MAKING STACKABLE CREDENTIALS WORK

Looking ahead, Unnava expects to spend his time on two initiatives: building out the school’s stackable credential strategy and pondering the future of higher education. The school has launched six certificates and is now working on a seventh, each requiring the completion of four online courses. “We designed them to help managers progress in their careers.  It’s not just taking a degree and pulling it apart. The sequence is material.”

The dean has also chosen a go-to-market strategy that shuns retail customers in favor of company partnerships. His goal is to convince corporate partners to offer his portfolio to employees for professional development. “We are starting to get traction on the certificates,” says Unnanva, who has signed up several companies to pay a retainer for access to the courses. “This year I want to build up the program into 50 companies. Nobody is doing that in this area. This is an employee benefit and a new revenue model. If I have 50 companies doing this, I have $5 million in revenue. All I have to do is client relations and customer service with zero marketing.”

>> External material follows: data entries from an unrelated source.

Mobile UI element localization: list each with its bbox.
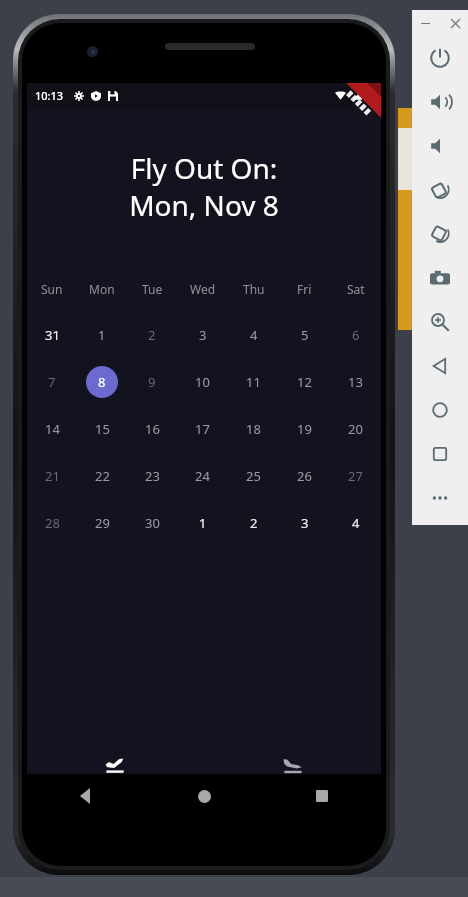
staticText: 28	[45, 514, 60, 532]
staticText: Sat	[347, 281, 365, 297]
staticText: 22	[95, 467, 110, 485]
staticText: 26	[297, 467, 312, 485]
staticText: 8	[98, 373, 106, 391]
button[interactable]: 8	[77, 358, 127, 405]
staticText: 4	[352, 514, 360, 532]
button[interactable]: Close	[446, 14, 464, 32]
staticText: 2	[250, 514, 258, 532]
button[interactable]: 27	[330, 452, 381, 499]
button[interactable]: 31	[27, 311, 77, 358]
staticText: 29	[95, 514, 110, 532]
staticText: Fly Out On	[85, 780, 146, 796]
button[interactable]: 20	[330, 405, 381, 452]
staticText: Tue	[142, 281, 163, 297]
button[interactable]: Zoom	[412, 300, 468, 344]
button[interactable]: Power	[412, 36, 468, 80]
button[interactable]: 3	[177, 311, 228, 358]
button[interactable]: 24	[177, 452, 228, 499]
button[interactable]: 13	[330, 358, 381, 405]
button[interactable]: Back	[27, 774, 145, 818]
staticText: 20	[348, 420, 363, 438]
button[interactable]: 5	[279, 311, 330, 358]
staticText: 25	[246, 467, 261, 485]
staticText: Fly Out On: Mon, Nov 8	[27, 149, 381, 224]
button[interactable]: 29	[77, 499, 127, 546]
button[interactable]: 2	[127, 311, 177, 358]
button[interactable]: Home	[145, 774, 263, 818]
staticText: 23	[145, 467, 160, 485]
button[interactable]: 10	[177, 358, 228, 405]
button[interactable]: 26	[279, 452, 330, 499]
button[interactable]: 19	[279, 405, 330, 452]
staticText: 12	[297, 373, 312, 391]
button[interactable]: 18	[228, 405, 279, 452]
button[interactable]: 22	[77, 452, 127, 499]
button[interactable]: 3	[279, 499, 330, 546]
button[interactable]: Overview	[412, 432, 468, 476]
staticText: 10:13	[35, 88, 64, 103]
button[interactable]: 21	[27, 452, 77, 499]
button[interactable]: 4	[228, 311, 279, 358]
staticText: 3	[199, 326, 207, 344]
button[interactable]: 14	[27, 405, 77, 452]
button[interactable]: More	[412, 476, 468, 520]
staticText: 1	[199, 514, 207, 532]
staticText: Sun	[41, 281, 63, 297]
staticText: 5	[301, 326, 309, 344]
staticText: 2	[148, 326, 156, 344]
button[interactable]: 30	[127, 499, 177, 546]
button[interactable]: Volume down	[412, 124, 468, 168]
button[interactable]: Fly Out On	[27, 748, 204, 806]
staticText: Fly Back On	[260, 780, 326, 796]
staticText: 16	[145, 420, 160, 438]
staticText: 6	[352, 326, 360, 344]
staticText: Wed	[190, 281, 216, 297]
button[interactable]: 16	[127, 405, 177, 452]
staticText: 13	[348, 373, 363, 391]
staticText: 4	[250, 326, 258, 344]
staticText: Thu	[243, 281, 265, 297]
staticText: 17	[195, 420, 210, 438]
button[interactable]: 1	[177, 499, 228, 546]
button[interactable]: 4	[330, 499, 381, 546]
staticText: 15	[95, 420, 110, 438]
staticText: 14	[45, 420, 60, 438]
staticText: 9	[148, 373, 156, 391]
button[interactable]: Volume up	[412, 80, 468, 124]
button[interactable]: Fly Back On	[204, 748, 381, 806]
staticText: Mon	[89, 281, 115, 297]
button[interactable]: Home	[412, 388, 468, 432]
button[interactable]: Minimize	[416, 14, 434, 32]
button[interactable]: Recent apps	[263, 774, 381, 818]
staticText: 7	[48, 373, 56, 391]
button[interactable]: 17	[177, 405, 228, 452]
button[interactable]: 28	[27, 499, 77, 546]
button[interactable]: 6	[330, 311, 381, 358]
staticText: 31	[45, 326, 60, 344]
button[interactable]: 1	[77, 311, 127, 358]
button[interactable]: 2	[228, 499, 279, 546]
button[interactable]: 7	[27, 358, 77, 405]
staticText: 27	[348, 467, 363, 485]
staticText: 11	[246, 373, 261, 391]
button[interactable]: Rotate left	[412, 168, 468, 212]
button[interactable]: Screenshot	[412, 256, 468, 300]
staticText: 21	[45, 467, 60, 485]
staticText: 18	[246, 420, 261, 438]
button[interactable]: 9	[127, 358, 177, 405]
staticText: 19	[297, 420, 312, 438]
button[interactable]: 23	[127, 452, 177, 499]
staticText: 24	[195, 467, 210, 485]
button[interactable]: 15	[77, 405, 127, 452]
staticText: 10	[195, 373, 210, 391]
button[interactable]: 11	[228, 358, 279, 405]
button[interactable]: 25	[228, 452, 279, 499]
staticText: 3	[301, 514, 309, 532]
staticText: Fri	[297, 281, 312, 297]
staticText: 1	[98, 326, 106, 344]
button[interactable]: Back	[412, 344, 468, 388]
button[interactable]: Rotate right	[412, 212, 468, 256]
staticText: 30	[145, 514, 160, 532]
button[interactable]: 12	[279, 358, 330, 405]
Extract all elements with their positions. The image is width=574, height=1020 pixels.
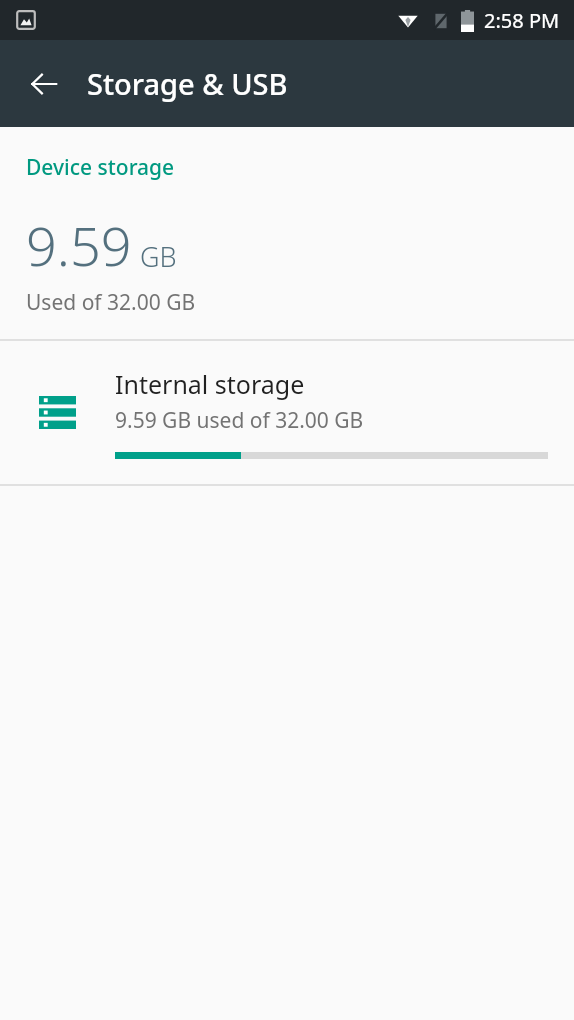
button[interactable]: Back — [16, 56, 72, 112]
staticText: 9.59 GB used of 32.00 GB — [115, 406, 364, 435]
button[interactable]: Internal storage — [0, 341, 574, 484]
staticText: Device storage — [26, 153, 175, 182]
staticText: 9.59 — [26, 208, 132, 282]
staticText: GB — [140, 238, 177, 275]
staticText: Used of 32.00 GB — [26, 288, 196, 317]
staticText: Storage & USB — [87, 64, 288, 103]
staticText: 2:58 PM — [484, 7, 560, 34]
staticText: Internal storage — [115, 367, 305, 401]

His concerns over the future of higher education loom large. “I see a significant amount of consolidation and attrition in business education in the future,” he believes. “The day is not far when we see hundreds of these programs disappear or they decline and have little value. About 50% of high school students said they are not planning on going to college. When surveyed, parents would list preparing their children for college as one of their top ten priorities. Two years ago, it fell to 47th. I think we have a large segment of the public that doesn’t look at education as an end to itself. That is a huge shift happening in the country.  Recently President Biden said that 90% of the jobs created by the Infrastructure Act don’t require a college degree. Walmart has said that 75% of the jobs they create do not require a college degree. The government of Massachusetts has said things similar. The U.S. market for education is going to be very different.”

REALISTIC CONCERNS ABOUT THE FUTURE OF BUSINESS EDUCATION

Unnava believes the demographic cliff and the high cost of education will also impact undergraduate business education, one of the true growth areas. “When you look at a lot of other programs outside the top 100, the students are getting jobs in insurance or car sales. They get the degree but it is not doing what a business degree should do. So I think there will be a recognition of that. Engineering is off the charts. Computer science gets 12,000 applications at UC Davis and they admit 200. The sciences are slowly making a big comeback. The real jobs in the future are where you can understand technology and make it happen. The real work is being done by the STEM people. The ROI on business education will be questioned. Up until now they were all getting jobs and they attributed it to business education. Education itself is at a point when people are consuming it like any other product. It is like buying a car, a house, or a degree. The question is will it get me a return?”

To thrive in that less-than-certain future will require new radical thinking. It’s more likely that education will grow faster overseas in Asia and Europe which supports the need for global partnerships, thinks Unnava. “The model for me is a school that has widespread global collaborations with other schools so they can find growth in other countries. It’s better to have partners who can help you diversify to withstand the decline in demand.”

That may well be more of a challenge for others, a fight for another day. “We did what we should have done. I’m lucky that I didn’t have to spend time resolving disputes between faculty and staff. They are very together.”